TAGs: Disney, florida, IMGL, Maryland, Senator Lesniak

new jersey gamblingMembers of the global gaming industry are currently gathered at the International Masters of Gaming Law (IMGL) summit in Scottsdale, Arizona to discuss the changing landscape of the industry as a whole. Organizers IMGL have assembled a “who’s who” of guest speakers at the event and discussion on the opening day centered on a number of topics.

Given the conference is in the U.S.A., one of those discussed was the state of the industry in this part of the world and where it’s headed. Over the past year, regulation has been the word everyone has been struggling to create from their alphabetti spaghetti. Unsurprisingly, one of the discussions at yesterday’s conference was looking at regulations in a number of U.S. states, including Maryland, New Jersey and Florida.

Brad Polizzano tweeted that the conference was told the proposed New Jersey iGaming bill “will be substantially amended on Senate Floor on May 31, scheduled for a vote in late June”. A PokerNews article added that Senator Lesniak, who sponsors the bill, expects it to be up and running “sometime in the fall” and not the original date of September 1. As well as letting Joyzee residents gamble online, the bill will permit the state to enter into compacts with other states – or countries – to make the player pool larger.

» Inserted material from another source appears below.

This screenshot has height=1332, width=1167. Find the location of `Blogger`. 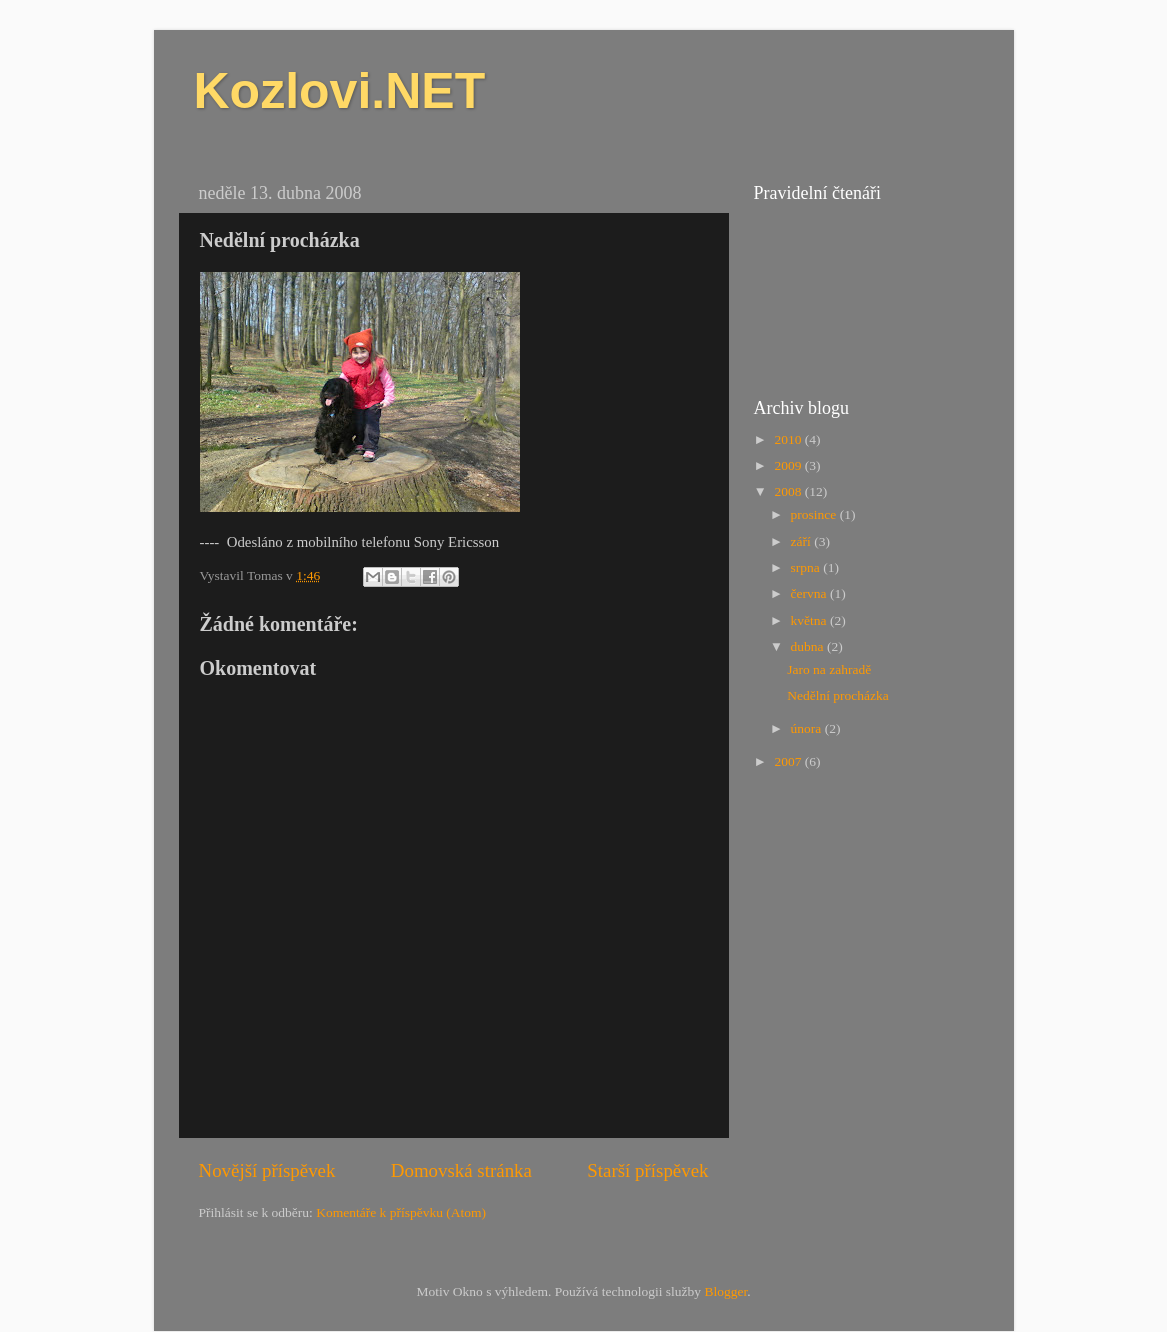 Blogger is located at coordinates (725, 1291).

Discussions moved on to claims by Florida gaming industry lawyer Mark Dunbar that Disney has most to do with casinos not advancing in the state. Jennifer Webb tweeted “Disney is a powerful force against destination-resort gaming moving in FL” according to Dunbar. It confirms that casinos will have a very tough time of things in the state as long as Disney is there. Bad news: they ain’t leaving any time soon. Dunbar also added that litigation could affect the industry’s fututre in the state with and “court decisions ahouls be issued by Nov”.

IGML’s first session also heard Maryland is seeing fewer companies interested due to overexorbitant taxation. Maryland Lottery Director Stephen Martino told the conference “High tax rate in MD has limited gaming options and companies interested in the MD market,” according to a tweet by Webb. Martino did later add that a “special session” could be initiated in order to advance gaming industey regulations.